Publié le par Front de Gauche Pierre Bénite

Meeting unitaire à Saint Denis le 19 juin

Meeting unitaire à Saint Denis le 19 juin

Plus de deux-cent soixante-dix parlementaires d’opinions diverses l’ont souhaité. Le conseil constitutionnel a validé la procédure d’un référendum sur la propriété d’Aéroport de Paris. Depuis une semaine, chacune, chacun peut signer pour sa tenue. Une brèche décisive s’est ouverte pour que puisse s’exprimer la souveraineté populaire. Il revient désormais aux citoyens, précisément à 4.7 millions d’entre eux, de se mobiliser.

Chacune chacun, au-delà de ses convictions politiques, peut contribuer à faire advenir ce nouveau moment démocratique dans un pays qui en manque cruellement. Les abstentionnistes d’hier peuvent trouver matière à réinvestir le débat public. Même un partisan de la majorité présidentielle peut contribuer à donner vie à une disposition institutionnelle jusqu’ici inusitée pour affirmer son attachement à la souveraineté populaire.

Car, au moment où nous sommes, il s’agit d’ici le mois de mai 2020 de créer les conditions pour d’obtenir la tenue d’un référendum pour dire oui ou non au projet de privatisation des aéroports de Paris. Il ne s’agit pas d’affirmer dès maintenant son choix. La question ne sera posée que dans un second temps, celui de la confrontation démocratique par référendum pour accepter ou refuser le texte de loi.

Une fois le processus lancé, il est normal et souhaitable que les collectivités locales puissent venir en support pour aider à recueillir les signatures. Cela s’avère même nécessaire quand l’Etat met à disposition un outil numérique qui regorge de défauts. Y apposer sa signature peut s’apparenter au parcours du combattant et dissuader celui ou celle qui n’a pas la volonté chevillée au corps !

La tenue de ce référendum est un devenu essentiel tant la privatisation annoncée porte en elle tout un choix de société. Les cessions d’actifs publics est un point saillant des politiques néolibérales.
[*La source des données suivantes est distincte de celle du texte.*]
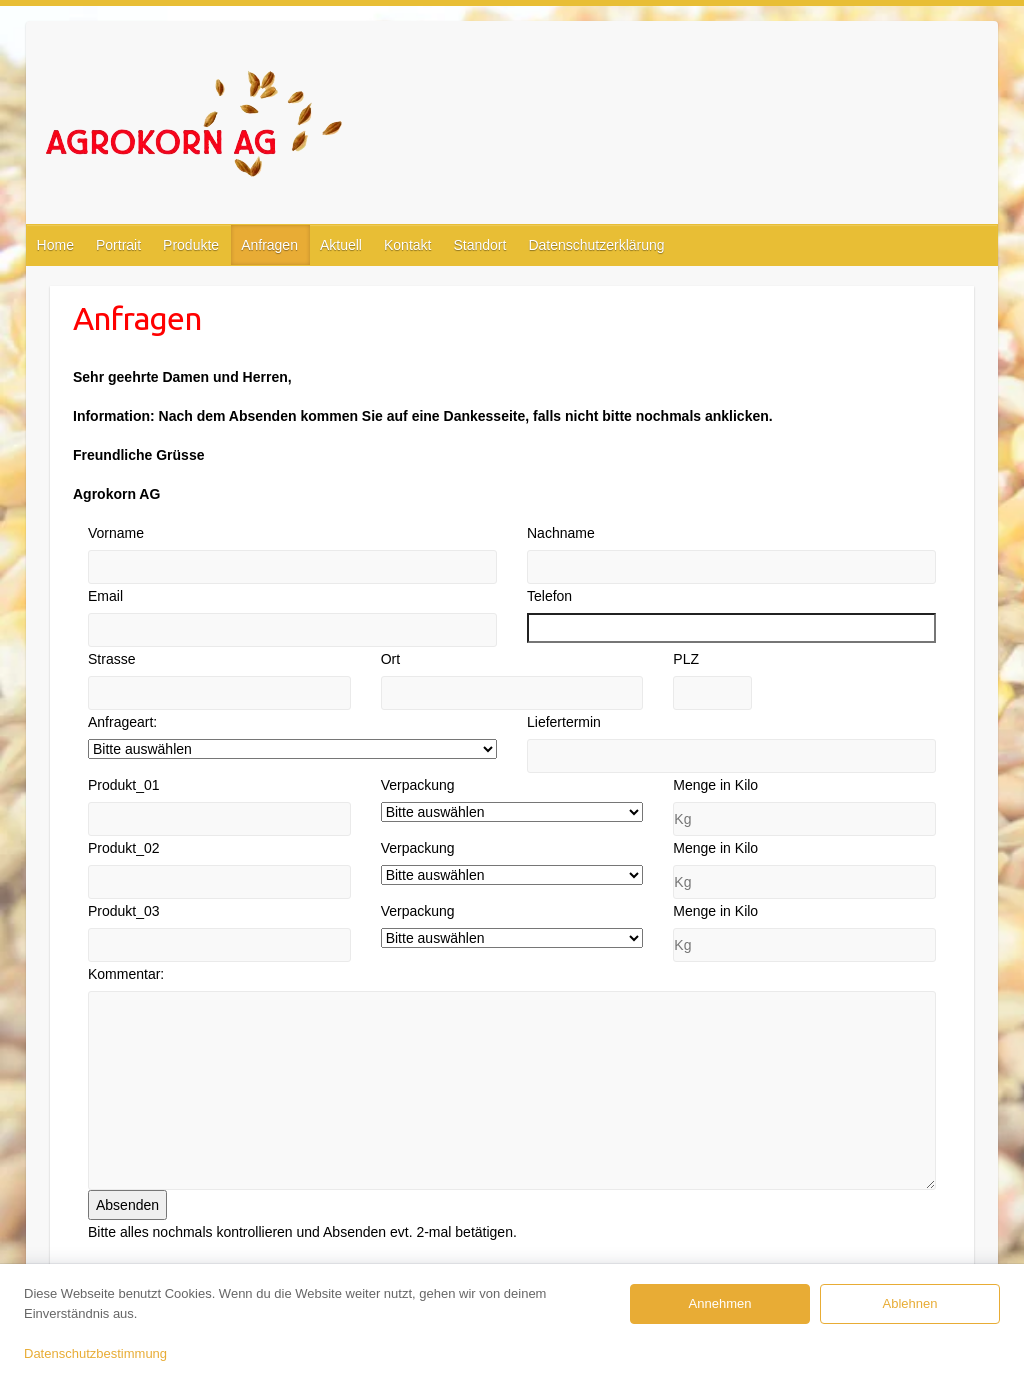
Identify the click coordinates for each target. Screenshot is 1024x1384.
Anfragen (269, 245)
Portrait (118, 245)
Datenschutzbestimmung (95, 1353)
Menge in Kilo (715, 785)
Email (105, 596)
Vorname (116, 533)
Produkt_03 (124, 911)
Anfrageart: (122, 722)
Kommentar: (126, 974)
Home (55, 245)
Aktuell (341, 245)
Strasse (111, 659)
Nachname (561, 533)
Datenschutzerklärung (596, 245)
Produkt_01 (124, 785)
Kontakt (407, 245)
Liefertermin (564, 722)
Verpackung (418, 785)
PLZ (686, 659)
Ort (390, 659)
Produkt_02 (124, 848)
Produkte (191, 245)
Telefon (549, 596)
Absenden (127, 1205)
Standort (479, 245)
Elles contribuent, additionnées, à redéfinir l’Etat et la puissance publique, amputés de leur rôle dans les dynamiques économiques et les grandes infrastructures qui les supportent. Ce sont désormais nos routes nationales, et les barrages hydrauliques qui entrent dans le viseur des appétits privés. L’Etat est ainsi réduit à fixer des normes avantageuses pour doper les marchés tout en renforçant ses pouvoirs régaliens, toujours plus coercitifs à mesure que l’Etat se déleste de ses responsabilités morales et sociales.
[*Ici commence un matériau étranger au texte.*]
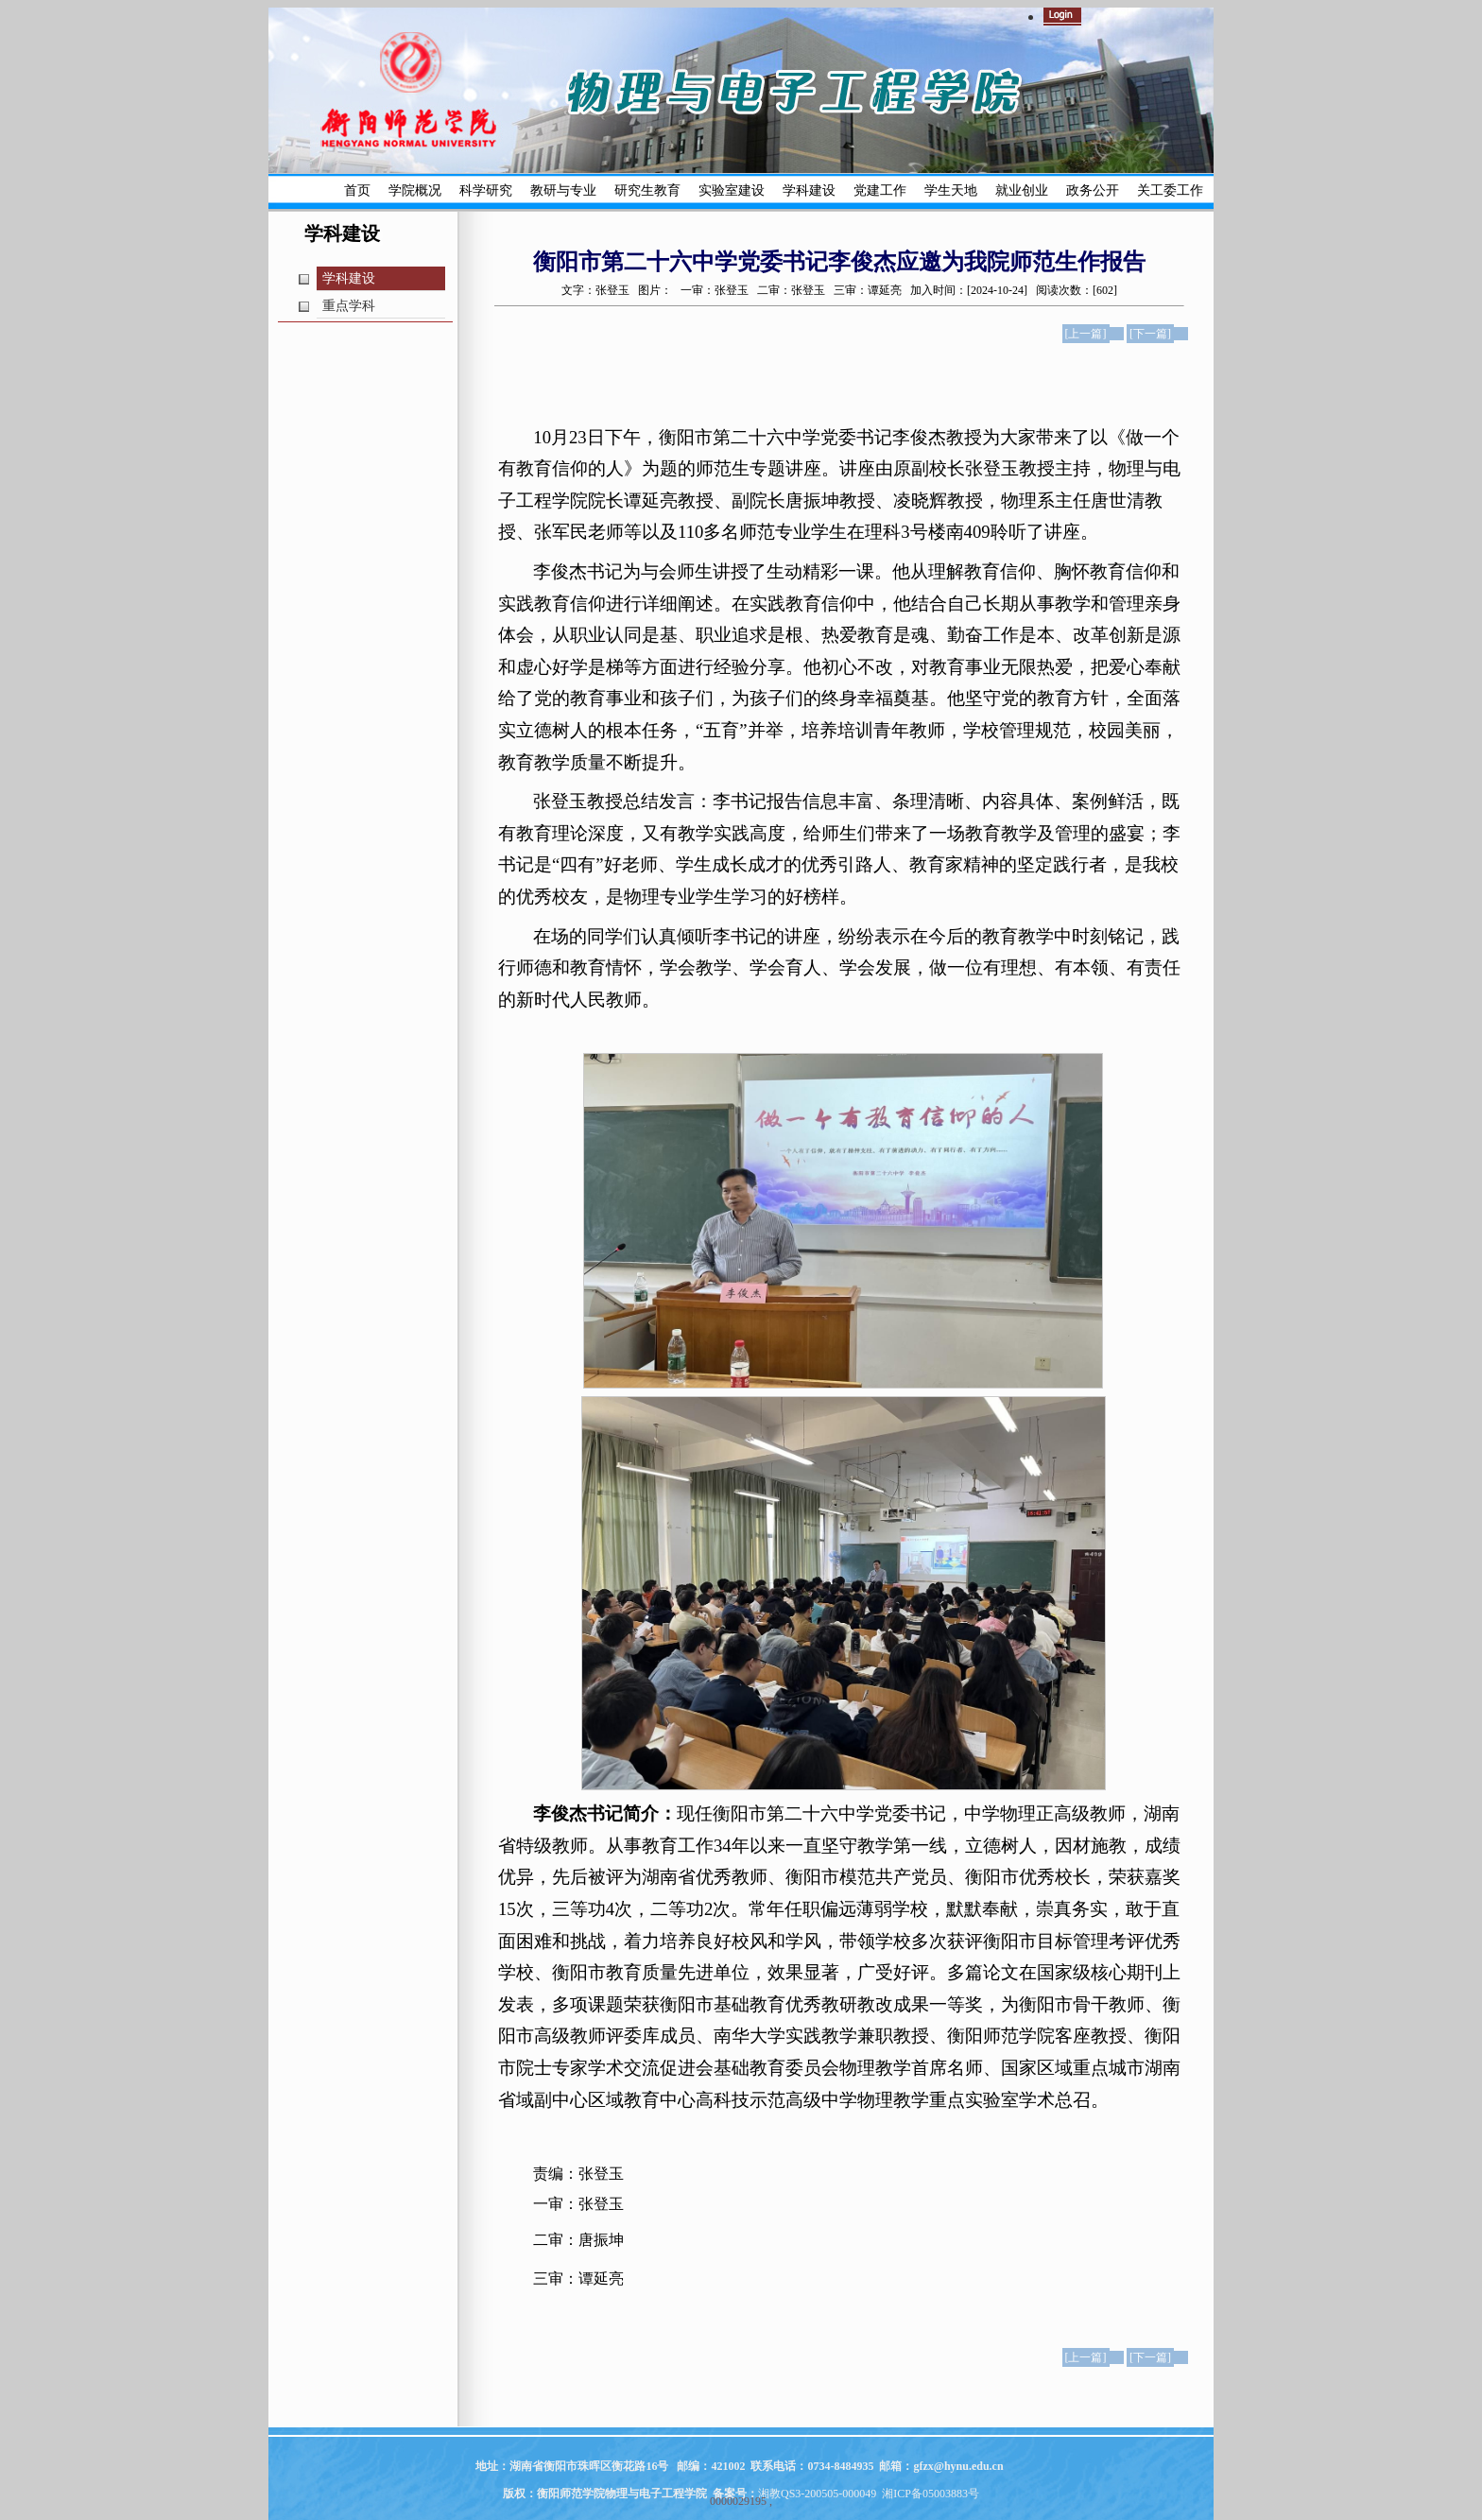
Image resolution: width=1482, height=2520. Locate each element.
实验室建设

L’Etat considéré comme l’expression de la contradiction de classe, devient dès lors un outil au service de la minorité d’accapareur, mettant sa formidable puissance et ses redoutables compétences au service du capital à la recherche de nouveau terrain d’accumulation dans le cadre d’une guerre économique destructrice du travail et de l’environnement. C’est donc logiquement qu’avec les privatisations en chaîne, le saccage des service publics, notamment de santé, l’immense plan social prévu dans la fonction publique assorti de la casse de son statut, et la réforme des retraites, nous assistons à une dérive inédite des doctrines de maintien de l’ordre, le faisandage de trop nombreuses procédures judiciaires et l’inflation inquiétante des budgets militaires.
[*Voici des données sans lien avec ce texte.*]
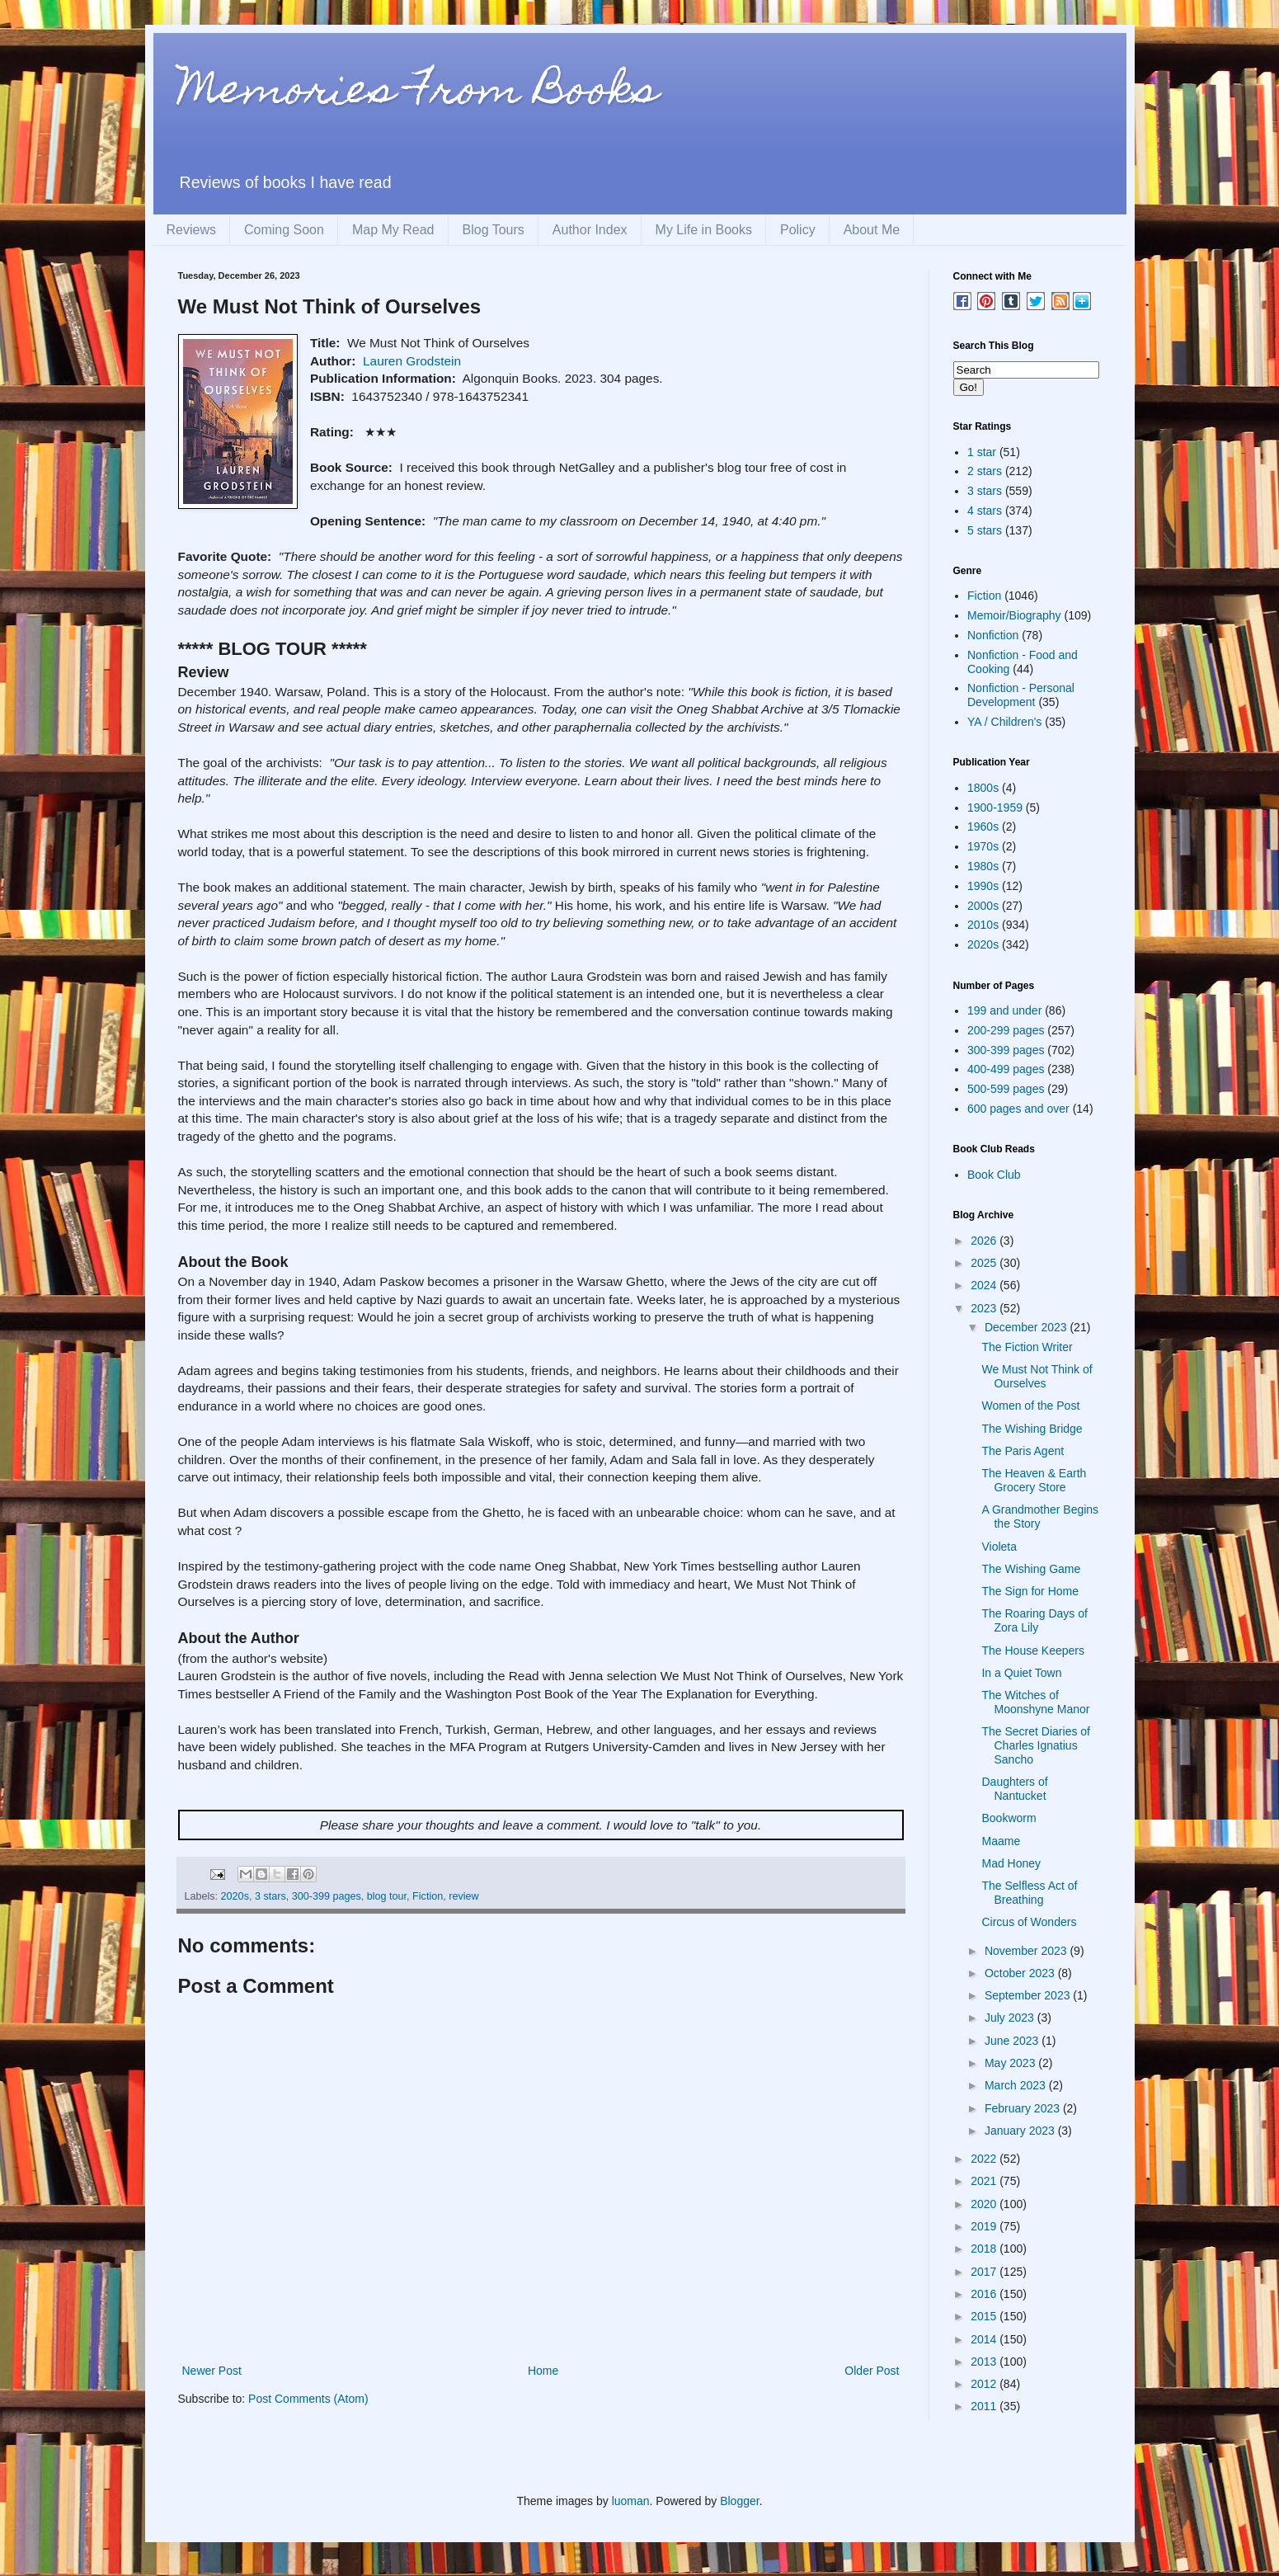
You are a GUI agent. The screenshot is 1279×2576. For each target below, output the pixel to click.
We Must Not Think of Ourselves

Un référendum pourrait ouvrir la porte à un débat politique nouveau sur le rôle et le sens de l’action publique, la prédation actionnariale et le coût du capital, autant de sujets mis sous le boisseau des partisans de la mondialisation capitaliste qui leur préfèrent les sempiternels débats sur la compétitivité, la concurrence et le « coût du travail » pour enfermer toute alternative.

D’ici les neuf prochains mois, les débats de fonds sur cette privatisation, ses enjeux cachés, les montants en question soustraits à l’Etat, les débats sur le rôle de la puissance publique, doivent irriguer les conversations. Il ne s’agit en aucun cas de vouloir rejouer les compétitions électorales passées mais bien de mobiliser les citoyens sur un enjeu d’intérêt général. La fête de l’Humanité mettra mi-septembre sa puissante capacité de mobilisation à disposition pour que vive la souveraineté populaire.